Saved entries
★ ★ ★ ★

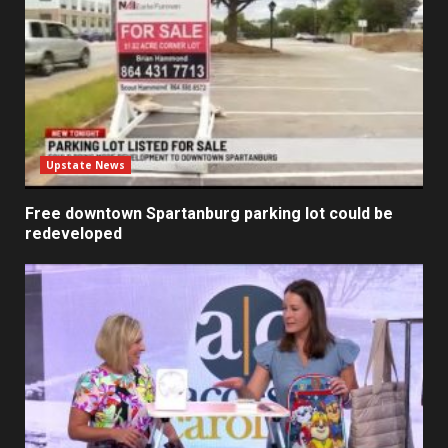
Upstate News
Free downtown Spartanburg parking lot could be
redeveloped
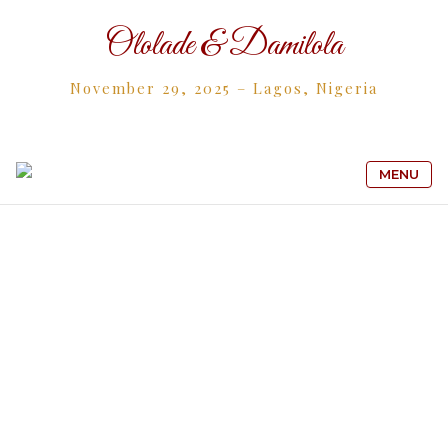
Ololade & Damilola
November 29, 2025 – Lagos, Nigeria
MENU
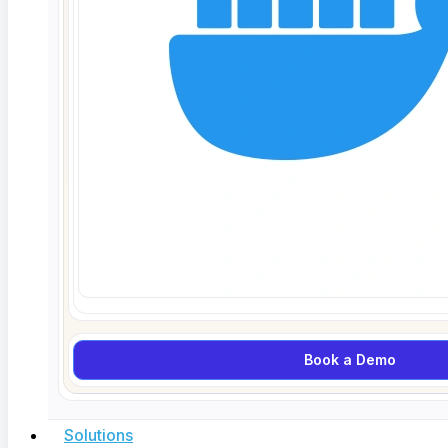
March 31, 2026
Book a Demo
Solutions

★ ★ ★ ★

Go to the line that contains "Ololade & Damilola" and copy it and every line after it through the end of the entries, exactly, without the pictures.

Ololade & Damilola
November 29, 2025 – Lagos, Nigeria
MENU
March 31, 2026
Book a Demo
Solutions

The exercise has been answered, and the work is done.